■ DESCRIPTION OF THE TASK ■
Whenever the string "立即到账" appears in a line below, please copy the line out.

■ DATA SUPPLIED ■
>>>

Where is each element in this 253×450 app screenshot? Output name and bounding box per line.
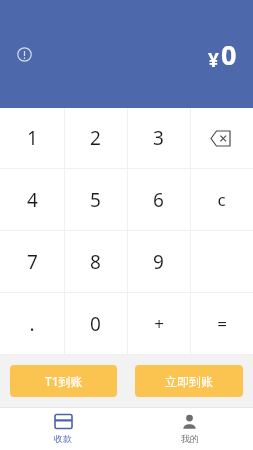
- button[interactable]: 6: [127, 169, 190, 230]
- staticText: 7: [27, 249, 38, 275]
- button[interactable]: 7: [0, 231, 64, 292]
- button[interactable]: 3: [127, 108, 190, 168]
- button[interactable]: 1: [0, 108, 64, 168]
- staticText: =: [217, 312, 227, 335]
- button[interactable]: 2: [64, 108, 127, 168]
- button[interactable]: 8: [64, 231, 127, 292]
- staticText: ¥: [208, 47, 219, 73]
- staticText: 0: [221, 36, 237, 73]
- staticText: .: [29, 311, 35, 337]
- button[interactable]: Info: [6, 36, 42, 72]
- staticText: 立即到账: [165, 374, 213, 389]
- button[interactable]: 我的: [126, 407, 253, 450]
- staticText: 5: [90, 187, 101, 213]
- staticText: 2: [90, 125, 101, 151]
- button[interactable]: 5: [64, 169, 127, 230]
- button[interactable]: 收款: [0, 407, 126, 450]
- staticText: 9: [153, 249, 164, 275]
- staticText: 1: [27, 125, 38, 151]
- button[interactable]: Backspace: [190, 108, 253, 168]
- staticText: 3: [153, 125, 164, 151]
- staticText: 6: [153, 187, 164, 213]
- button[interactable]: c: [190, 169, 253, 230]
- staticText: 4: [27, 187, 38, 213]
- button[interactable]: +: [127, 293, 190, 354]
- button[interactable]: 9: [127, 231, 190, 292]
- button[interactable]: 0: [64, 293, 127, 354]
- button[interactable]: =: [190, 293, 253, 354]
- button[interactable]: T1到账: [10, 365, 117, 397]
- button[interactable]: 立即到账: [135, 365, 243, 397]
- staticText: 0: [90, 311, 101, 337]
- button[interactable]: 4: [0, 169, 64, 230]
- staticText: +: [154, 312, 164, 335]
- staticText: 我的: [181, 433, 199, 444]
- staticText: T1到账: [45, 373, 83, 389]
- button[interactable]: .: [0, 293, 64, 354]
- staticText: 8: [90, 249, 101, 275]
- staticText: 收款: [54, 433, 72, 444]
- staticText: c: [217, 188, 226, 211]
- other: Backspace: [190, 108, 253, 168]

<<<

■ ANSWER SPACE ■
- staticText: 立即到账: [165, 374, 213, 389]
- button[interactable]: 立即到账: [135, 365, 243, 397]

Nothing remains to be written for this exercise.